WHAT THIS TASK INVOLVES:
Please give the number of lines that hold the string "July" in the listing, without any other words.

RECORDS PROVIDED:
┄┄┄┄┄┄

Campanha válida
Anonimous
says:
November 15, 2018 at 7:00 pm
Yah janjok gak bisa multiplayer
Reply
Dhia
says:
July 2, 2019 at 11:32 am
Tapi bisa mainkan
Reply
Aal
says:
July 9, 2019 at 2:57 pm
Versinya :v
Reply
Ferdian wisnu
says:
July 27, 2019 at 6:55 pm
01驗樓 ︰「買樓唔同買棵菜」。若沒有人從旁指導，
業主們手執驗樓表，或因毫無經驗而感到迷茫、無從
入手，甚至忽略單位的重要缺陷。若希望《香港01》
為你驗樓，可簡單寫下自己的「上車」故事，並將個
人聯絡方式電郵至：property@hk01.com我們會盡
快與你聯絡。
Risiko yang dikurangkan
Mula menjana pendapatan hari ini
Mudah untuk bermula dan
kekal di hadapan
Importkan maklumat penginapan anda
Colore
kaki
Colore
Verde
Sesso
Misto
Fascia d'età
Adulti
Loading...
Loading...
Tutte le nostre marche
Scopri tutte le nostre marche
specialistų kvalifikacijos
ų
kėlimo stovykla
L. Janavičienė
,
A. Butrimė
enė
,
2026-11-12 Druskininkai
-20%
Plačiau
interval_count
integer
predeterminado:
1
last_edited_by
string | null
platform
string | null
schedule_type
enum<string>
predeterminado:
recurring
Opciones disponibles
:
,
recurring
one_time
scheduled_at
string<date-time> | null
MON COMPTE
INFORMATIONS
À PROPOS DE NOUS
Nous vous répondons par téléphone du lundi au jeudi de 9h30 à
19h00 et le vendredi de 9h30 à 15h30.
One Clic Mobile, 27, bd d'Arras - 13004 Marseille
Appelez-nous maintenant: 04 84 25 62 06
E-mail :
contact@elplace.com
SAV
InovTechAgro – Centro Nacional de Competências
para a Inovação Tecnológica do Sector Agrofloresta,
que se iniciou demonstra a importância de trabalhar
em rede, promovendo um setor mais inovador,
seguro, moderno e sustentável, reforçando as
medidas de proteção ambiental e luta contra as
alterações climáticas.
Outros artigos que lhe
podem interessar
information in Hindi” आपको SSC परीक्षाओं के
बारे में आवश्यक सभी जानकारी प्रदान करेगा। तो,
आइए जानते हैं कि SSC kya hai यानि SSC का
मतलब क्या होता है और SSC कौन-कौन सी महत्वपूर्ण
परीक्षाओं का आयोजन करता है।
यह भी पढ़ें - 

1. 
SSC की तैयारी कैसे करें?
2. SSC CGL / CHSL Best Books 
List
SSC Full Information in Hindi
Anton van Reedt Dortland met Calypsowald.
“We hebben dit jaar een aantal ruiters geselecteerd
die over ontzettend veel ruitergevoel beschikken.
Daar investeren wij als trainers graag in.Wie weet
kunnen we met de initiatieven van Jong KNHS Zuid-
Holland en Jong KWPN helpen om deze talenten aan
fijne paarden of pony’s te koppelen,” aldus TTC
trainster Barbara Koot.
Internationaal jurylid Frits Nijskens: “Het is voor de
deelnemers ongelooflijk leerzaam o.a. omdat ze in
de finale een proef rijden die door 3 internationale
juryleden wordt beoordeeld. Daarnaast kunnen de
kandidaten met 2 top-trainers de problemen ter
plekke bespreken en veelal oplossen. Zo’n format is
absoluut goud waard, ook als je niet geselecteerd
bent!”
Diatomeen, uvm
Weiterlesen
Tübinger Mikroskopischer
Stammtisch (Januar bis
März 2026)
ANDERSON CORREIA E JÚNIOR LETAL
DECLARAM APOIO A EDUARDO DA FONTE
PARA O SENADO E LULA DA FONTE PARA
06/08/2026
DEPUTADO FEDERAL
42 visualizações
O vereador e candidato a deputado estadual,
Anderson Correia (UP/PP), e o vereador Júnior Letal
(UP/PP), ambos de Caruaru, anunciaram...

┄┄┄┄┄┄

ANSWER SPACE:
3